La ingeniera agrónoma Ana Meehan destacó la fortaleza del ejemplar, que muestra un rebrote significativo, aunque instó a extremar los cuidados en la próxima etapa.
La ingeniera agrónoma Ana Meehan afirmó que el quebracho blanco de Villa Allende, cuyo trasplante generó una polémica entre el municipio y grupos ecologistas, «es extremadamente fuerte y está dando una prueba de eso». «Yo ya lo vengo viendo con pequeños brotecitos desde diciembre. Creo que con estas lluvias y con el calor que hizo el árbol reaccionó como si fuera primavera», explicó la especialista en declaraciones radiales.
«Para que ese árbol se muera tiene que pasar mucho. Eso ya lo dijimos siempre. Son muy fuertes. Es como cuando uno tiene un paciente terminal y de golpe se recupera. Es una buena noticia.
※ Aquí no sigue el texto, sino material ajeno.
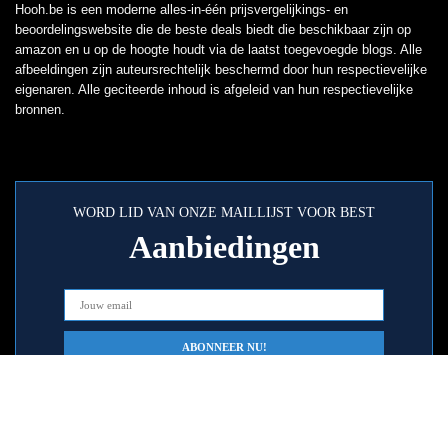
Hooh.be is een moderne alles-in-één prijsvergelijkings- en
beoordelingswebsite die de beste deals biedt die beschikbaar zijn op
amazon en u op de hoogte houdt via de laatst toegevoegde blogs. Alle
afbeeldingen zijn auteursrechtelijk beschermd door hun respectievelijke
eigenaren. Alle geciteerde inhoud is afgeleid van hun respectievelijke
bronnen.
WORD LID VAN ONZE MAILLIJST VOOR BEST
Aanbiedingen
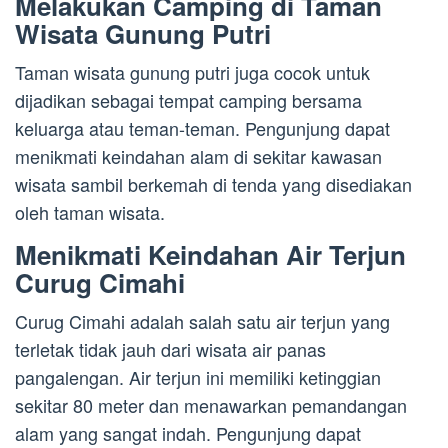
Melakukan Camping di Taman
Wisata Gunung Putri
Taman wisata gunung putri juga cocok untuk
dijadikan sebagai tempat camping bersama
keluarga atau teman-teman. Pengunjung dapat
menikmati keindahan alam di sekitar kawasan
wisata sambil berkemah di tenda yang disediakan
oleh taman wisata.
Menikmati Keindahan Air Terjun
Curug Cimahi
Curug Cimahi adalah salah satu air terjun yang
terletak tidak jauh dari wisata air panas
pangalengan. Air terjun ini memiliki ketinggian
sekitar 80 meter dan menawarkan pemandangan
alam yang sangat indah. Pengunjung dapat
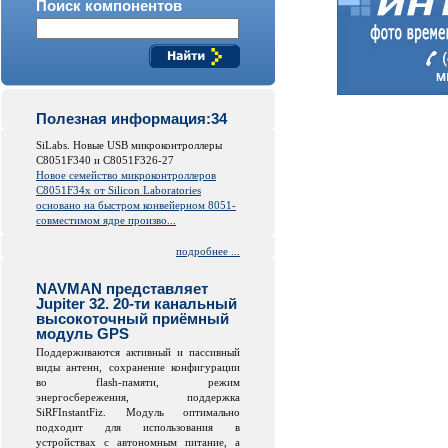
Поиск компонентов
Полезная информация:34
SiLabs. Новые USB микроконтроллеры
C8051F340 и C8051F326-27
Новое семейство микроконтроллеров
C8051F34x от
Silicon
Laboratories
основано на быстром конвейерном 8051-
совместимом ядре произво...
подробнее ...
NAVMAN представляет
Jupiter 32. 20-ти канальный
высокоточный приёмный
модуль GPS
Поддерживаются активный и пассивный
виды антенн, сохранение конфигурации
во
flash
-памяти, режим
энергосбережения, поддержка
SiRFInstantFiz. Модуль оптимально
подходит для использования в
устройствах с автономным питание, а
Ahora con más responsabilidad hay que cuidarlo porque está teniendo una brotación muy tierna y ya vienen los fríos», detalló Meehan en diálogo con los periodistas Andy Ferreyra y Víctor Zapata.
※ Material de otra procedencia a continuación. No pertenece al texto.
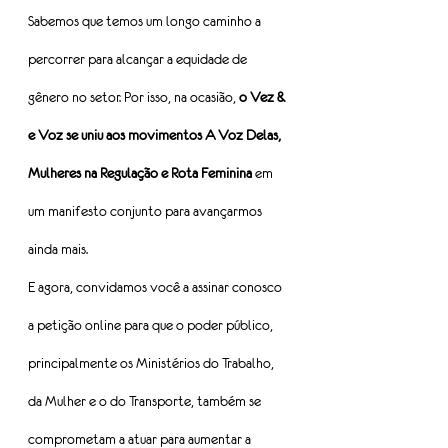
Sabemos que temos um longo caminho a 
percorrer para alcançar a equidade de 
gênero no setor. Por isso, na ocasião, 
o Vez & 
e Voz se uniu aos movimentos A Voz Delas, 
Mulheres na Regulação e Rota Feminina
 em 
um manifesto conjunto para avançarmos 
ainda mais.
E agora, convidamos você a assinar conosco 
a petição online para que o poder público, 
principalmente os Ministérios do Trabalho, 
da Mulher e o do Transporte, também se 
comprometam a atuar para aumentar a 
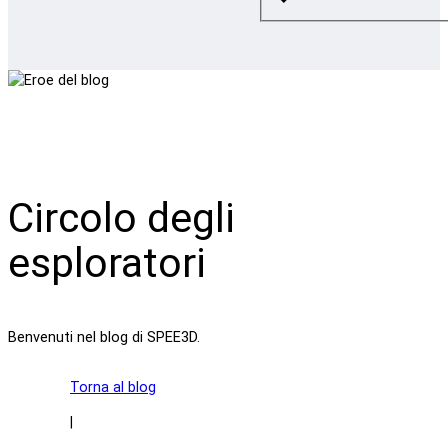
Circolo degli
esploratori
Benvenuti nel blog di SPEE3D.
Torna al blog
|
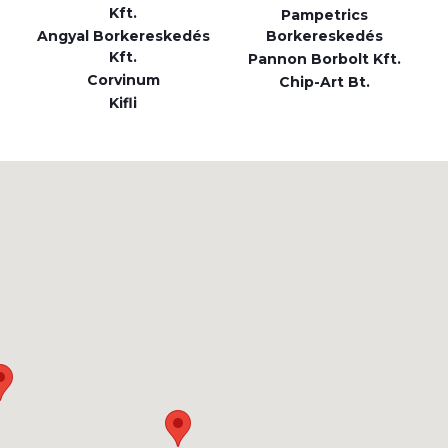
Kft.
Pampetrics
Angyal Borkereskedés
Borkereskedés
Kft.
Pannon Borbolt Kft.
Corvinum
Chip-Art Bt.
Kifli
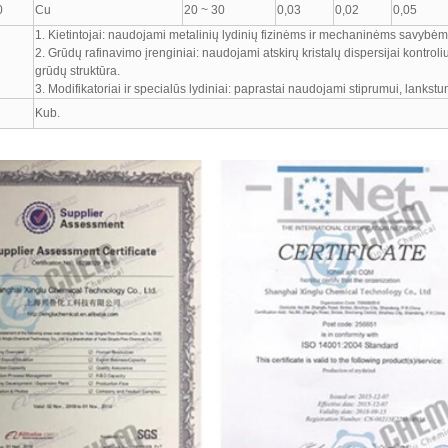
0
Cu
20 ~ 30
0,03
0,02
0,05
1. Kietintojai: naudojami metalinių lydinių fizinėms ir mechaninėms savybėms
2. Grūdų rafinavimo įrenginiai: naudojami atskirų kristalų dispersijai kontr
grūdų struktūra.
3. Modifikatoriai ir specialūs lydiniai: paprastai naudojami stiprumui, lankst
Kub.
：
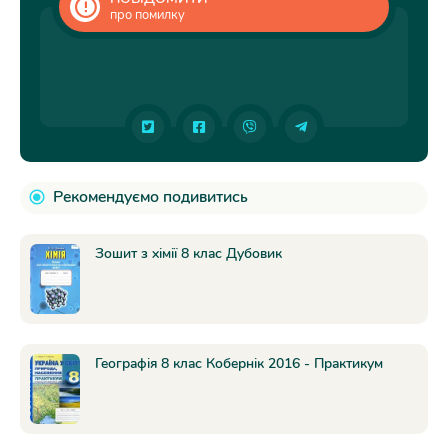
про помилку
Рекомендуємо подивитись
Зошит з хімії 8 клас Дубовик
Географія 8 клас Кобернік 2016 - Практикум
La ingeniera reconoció que «tenía serias dudas porque no he visto casos en que esto resista». «Me parece que el árbol es extremadamente fuerte y está dando una prueba de eso. Es un caso raro. Aparte nunca se trasplanta un quebracho de ese tamaño, es la primera vez que se hace», aseguró. Además, señaló que la experiencia es nueva y debe ser estudiada, destacando el esfuerzo fisiológico que debe hacer el ejemplar para recuperar su sistema radicular.
Respecto al festejo del municipio por el rebrote, Meehan aclaró: «En realidad lo que yo festejo es que el árbol esté bien. Lo que me parece mal es esta grieta de árbol, no árbol, toda esta cosa que se está manejando por detrás. Yo estoy hablando técnicamente del árbol». La especialista insistió en que el caso revela que «mucha gente defiende la naturaleza y que los gobiernos no escuchan», y expresó su alegría por la brotación.
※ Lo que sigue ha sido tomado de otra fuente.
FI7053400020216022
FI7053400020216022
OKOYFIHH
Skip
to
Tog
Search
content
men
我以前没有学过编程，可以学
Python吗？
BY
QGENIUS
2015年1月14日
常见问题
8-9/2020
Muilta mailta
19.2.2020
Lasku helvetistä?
Por su parte, el ingeniero Santiago Carmona, director de gestión ambiental de Villa Allende, confirmó el rebrote «un poco más enérgico» del árbol. «Es un árbol que no pierde las hojas en una época determinada. Hay una época en la que pierde más hojas, pero es continuamente renovado», añadió. Carmona explicó que las condiciones climáticas del verano, con lluvias y días nublados que redujeron la evaporación, ayudaron al ejemplar a compensar la menor capacidad de absorción de agua por sus raíces.